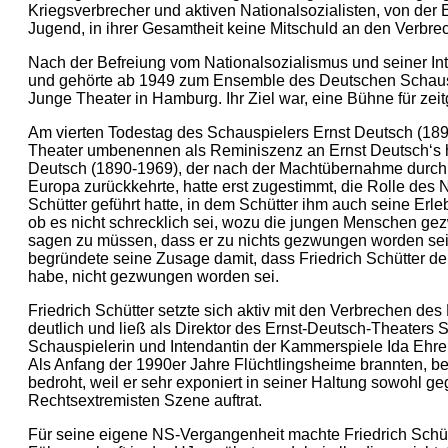
Kriegsverbrecher und aktiven Nationalsozialisten, von der
Jugend, in ihrer Gesamtheit keine Mitschuld an den Verbrec
Nach der Befreiung vom Nationalsozialismus und seiner Int
und gehörte ab 1949 zum Ensemble des Deutschen Schaus
Junge Theater in Hamburg. Ihr Ziel war, eine Bühne für z
Am vierten Todestag des Schauspielers Ernst Deutsch (1890
Theater umbenennen als Reminiszenz an Ernst Deutsch‘s h
Deutsch (1890-1969), der nach der Machtübernahme durch 
Europa zurückkehrte, hatte erst zugestimmt, die Rolle des
Schütter geführt hatte, in dem Schütter ihm auch seine Erleb
ob es nicht schrecklich sei, wozu die jungen Menschen gezw
sagen zu müssen, dass er zu nichts gezwungen worden sei
begründete seine Zusage damit, dass Friedrich Schütter de
habe, nicht gezwungen worden sei.
Friedrich Schütter setzte sich aktiv mit den Verbrechen de
deutlich und ließ als Direktor des Ernst-Deutsch-Theaters 
Schauspielerin und Intendantin der Kammerspiele Ida Ehre a
Als Anfang der 1990er Jahre Flüchtlingsheime brannten, b
bedroht, weil er sehr exponiert in seiner Haltung sowohl
Rechtsextremisten Szene auftrat.
Für seine eigene NS-Vergangenheit machte Friedrich Schütte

PROBLEM TO WORK ON »
A word-for-word copy of the listing is needed, with no pictures in it.

TASK ANSWER »
Kriegsverbrecher und aktiven Nationalsozialisten, von der
Jugend, in ihrer Gesamtheit keine Mitschuld an den Verbrec
Nach der Befreiung vom Nationalsozialismus und seiner Int
und gehörte ab 1949 zum Ensemble des Deutschen Schaus
Junge Theater in Hamburg. Ihr Ziel war, eine Bühne für z
Am vierten Todestag des Schauspielers Ernst Deutsch (1890
Theater umbenennen als Reminiszenz an Ernst Deutsch‘s h
Deutsch (1890-1969), der nach der Machtübernahme durch 
Europa zurückkehrte, hatte erst zugestimmt, die Rolle des
Schütter geführt hatte, in dem Schütter ihm auch seine Erleb
ob es nicht schrecklich sei, wozu die jungen Menschen gezw
sagen zu müssen, dass er zu nichts gezwungen worden sei
begründete seine Zusage damit, dass Friedrich Schütter de
habe, nicht gezwungen worden sei.
Friedrich Schütter setzte sich aktiv mit den Verbrechen de
deutlich und ließ als Direktor des Ernst-Deutsch-Theaters 
Schauspielerin und Intendantin der Kammerspiele Ida Ehre a
Als Anfang der 1990er Jahre Flüchtlingsheime brannten, b
bedroht, weil er sehr exponiert in seiner Haltung sowohl
Rechtsextremisten Szene auftrat.
Für seine eigene NS-Vergangenheit machte Friedrich Schütte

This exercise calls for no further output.